5535.2_T01_online.mp3

Transcript

Abstract

An oral history with Genevieve Barrios-Southgate, current Director of Community Programs at the Bowers Museum in Santa Ana, California. This interview was conducted for the Women, Politics, and Activism Since Suffrage Oral History Project by California State University, Fullerton. The purpose of this interview is to shed light on the role of Latinas as activists or political leaders in Orange County. This is part two of a two-part interview.
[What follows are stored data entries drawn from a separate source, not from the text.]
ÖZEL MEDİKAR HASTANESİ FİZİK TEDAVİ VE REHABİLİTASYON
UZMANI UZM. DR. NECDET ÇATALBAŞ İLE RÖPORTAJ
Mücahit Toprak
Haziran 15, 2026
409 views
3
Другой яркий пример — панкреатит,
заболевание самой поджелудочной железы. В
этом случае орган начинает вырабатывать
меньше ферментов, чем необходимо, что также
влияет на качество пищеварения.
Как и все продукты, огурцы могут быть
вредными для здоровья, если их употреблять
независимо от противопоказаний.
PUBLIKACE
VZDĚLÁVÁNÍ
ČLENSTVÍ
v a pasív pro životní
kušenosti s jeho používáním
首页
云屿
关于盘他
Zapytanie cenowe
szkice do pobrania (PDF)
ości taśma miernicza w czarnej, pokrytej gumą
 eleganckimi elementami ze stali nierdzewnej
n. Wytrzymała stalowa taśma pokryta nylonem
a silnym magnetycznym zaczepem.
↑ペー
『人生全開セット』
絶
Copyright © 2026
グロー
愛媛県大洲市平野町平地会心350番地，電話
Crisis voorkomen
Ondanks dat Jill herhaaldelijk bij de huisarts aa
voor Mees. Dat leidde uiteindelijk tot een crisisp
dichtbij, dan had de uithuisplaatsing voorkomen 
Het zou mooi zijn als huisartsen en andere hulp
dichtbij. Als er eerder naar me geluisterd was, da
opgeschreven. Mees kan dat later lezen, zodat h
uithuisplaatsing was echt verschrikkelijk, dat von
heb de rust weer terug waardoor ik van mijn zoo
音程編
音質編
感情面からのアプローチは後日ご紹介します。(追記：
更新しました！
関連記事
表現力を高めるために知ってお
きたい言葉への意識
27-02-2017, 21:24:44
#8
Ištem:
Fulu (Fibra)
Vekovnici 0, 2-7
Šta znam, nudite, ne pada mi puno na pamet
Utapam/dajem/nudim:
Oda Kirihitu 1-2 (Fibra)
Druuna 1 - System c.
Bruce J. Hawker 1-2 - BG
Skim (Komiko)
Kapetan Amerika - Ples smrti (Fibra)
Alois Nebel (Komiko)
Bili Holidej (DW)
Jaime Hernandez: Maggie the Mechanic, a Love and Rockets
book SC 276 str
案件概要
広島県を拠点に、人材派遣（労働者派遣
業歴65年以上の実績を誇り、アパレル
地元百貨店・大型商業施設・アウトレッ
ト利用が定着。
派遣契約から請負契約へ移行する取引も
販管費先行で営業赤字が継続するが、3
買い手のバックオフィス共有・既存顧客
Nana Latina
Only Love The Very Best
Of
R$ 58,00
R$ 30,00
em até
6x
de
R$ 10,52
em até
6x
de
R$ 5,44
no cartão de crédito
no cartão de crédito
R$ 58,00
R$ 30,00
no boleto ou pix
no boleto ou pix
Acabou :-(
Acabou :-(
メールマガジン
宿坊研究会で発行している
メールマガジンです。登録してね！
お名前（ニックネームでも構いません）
In this interview, Barrios-Southgate discusses how she started as a community leader through her work in education; how she promotes Mexican culture through Relámpago del Cielo, a folklorical dance group; shares her experiences attending Santa Ana College and transferring to California State University, Fullerton, where she earned her Bachelor’s of Arts in Chicano Studies; recollects her involvement in Mexican American Women’s National Association [MANA] and becoming the organization’s president; discusses her work with Hermanitas, a program MANA offers; talks about relocating to Washington D.C. and the impact the move had on her life; shares how she met her husband; recalls moving back to California and family dynamics; reflects on the political climate in Orange County and Washington D.C.; shares how prejudice motivates her to strive higher; discusses her work at the Bowers Museum, her role as Director of Community Programs and her intent to reach out to the Latino community; speaks about her work with the Kidseum; emphasizes the importance of volunteers; shares how and why she started the Latino Arts Council at the Bowers; shares details on the cultural festivals she plans; remembers her decision to become Democrat; reflects on women in her community and the opportunities they have; shares how she balances home and work life; talks about the different ways men and women are treated; provides her thoughts on feminism; mentions issues she would like to explore further; closes the interview with how she is most proud of her mentorship, and gives advice to a young person wanting to get involved in her line of work.